On the solutions, it says that r = -3/2 < -1 -->> doesn't exist.

My question is, how did my professor get -3/2 and she gives us a formula: S = a1/1-r , this is my first time learning about infinite sums and i need some help. Thanks! :D

Re: Find the infinite sum or state that it doesn't exist.

r is the common ratio between terms.

The first and second term are 2 and -3, the ratio between them is $\displaystyle \frac{-3}{2}$

The second and third term are -3 and 9/2, the ratio between them is $\displaystyle \frac{\frac{9}{2}}{-3}=\frac{-3}{2}$

Re: Find the infinite sum or state that it doesn't exist.

Quote:

Originally Posted by

**boltage619** 2-3+9/2-27/4+...

On the solutions, it says that r = -3/2 < -1 -->> doesn't exist.

My question is, how did my professor get -3/2 and she gives us a formula: S = a1/1-r , this is my first time learning about infinite sums and i need some help. Thanks! :D

This is a geometric series. What is the *common ratio*?

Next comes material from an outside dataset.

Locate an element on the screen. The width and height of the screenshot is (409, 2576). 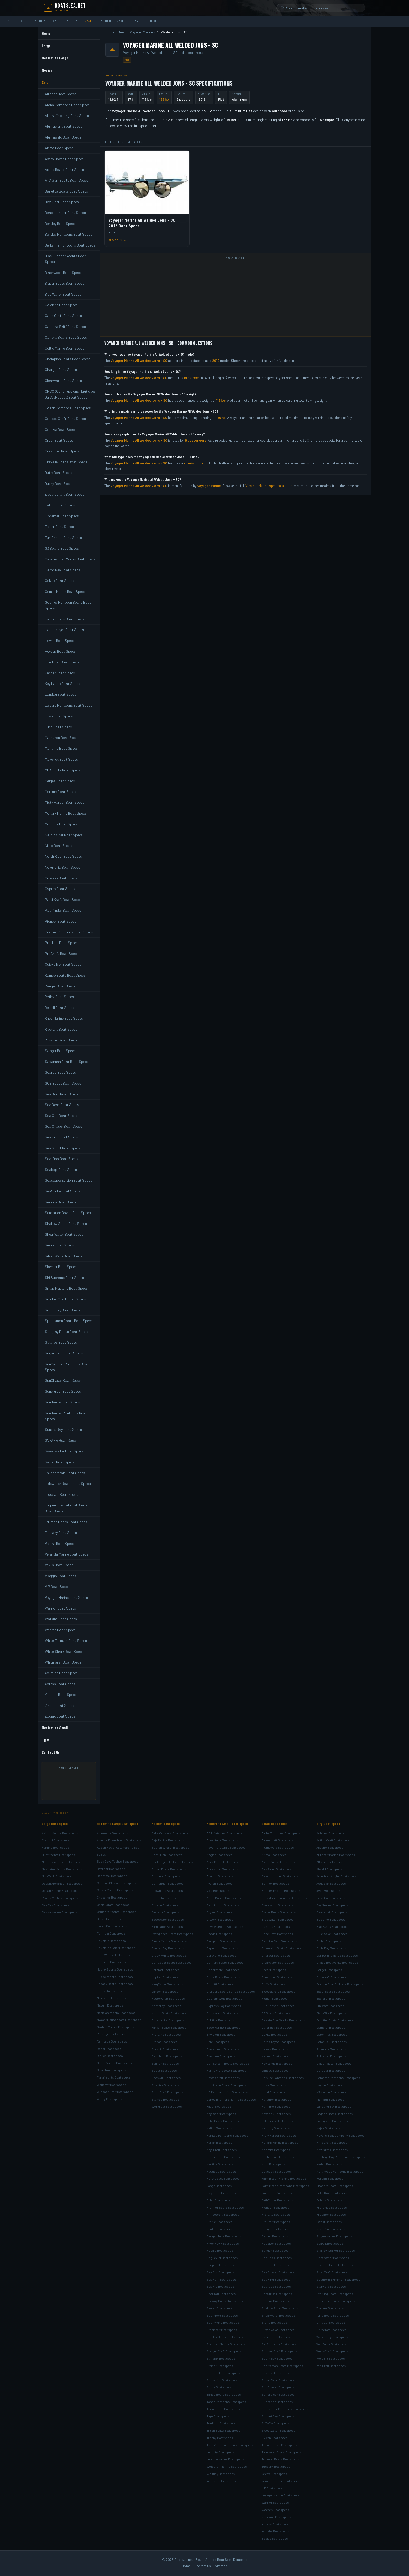 Thundercraft Boat specs is located at coordinates (279, 2445).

(By what do we multiply each term to get the next term?) Is it $\displaystyle \frac{-3}{2}~?$

Re: Find the infinite sum or state that it doesn't exist.

Your professor had "insider information"! The simple fact is that seeing just three numbers in a sum does not tell you anything about what the other numbers are! However, typically, we are expected to assume that there is some very simple "rule" governing the numbers. Here those numbers are 2, -3, 9/2, and -27/4 and we notice that 2(-3/2)= -3, -3(-3/2)= 9/2, and (9/2)(-3/2)= -27/4. That is, each number is -3/2 times the previous number. The numbers are 2, 2(-3/2), 2(-3/2)^2, and 2(-3/2)^3. If we **assume** that the series continues in the same way (which is especially reasonable if this is in a textbook chapter on "geometric series"!).

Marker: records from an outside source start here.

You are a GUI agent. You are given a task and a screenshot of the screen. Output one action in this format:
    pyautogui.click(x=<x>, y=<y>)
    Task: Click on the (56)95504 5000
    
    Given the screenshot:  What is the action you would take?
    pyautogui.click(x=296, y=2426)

A geometric series is an infinite sum of the form $\displaystyle a+ ar+ ar^2+ \cdot\cdot\cdot+ ar^n+\cdot\cdot\cdot$.

If we look at just a finite sum, $\displaystyle a+ ar+ ar^2+ \cdot\cdot\cdot+ ar^n$ we can show that sums to $\displaystyle \frac{a- ar^{n+1}}{1- r}$. Then, if |r|< 1 taking n higher and higher that "$\displaystyle r^{n+1}$" goes to 0, leaving a limit of $\displaystyle \frac{a}{1- r}$. If |r|> 1, it can be shown that the terms get larger and larger and it does not converge.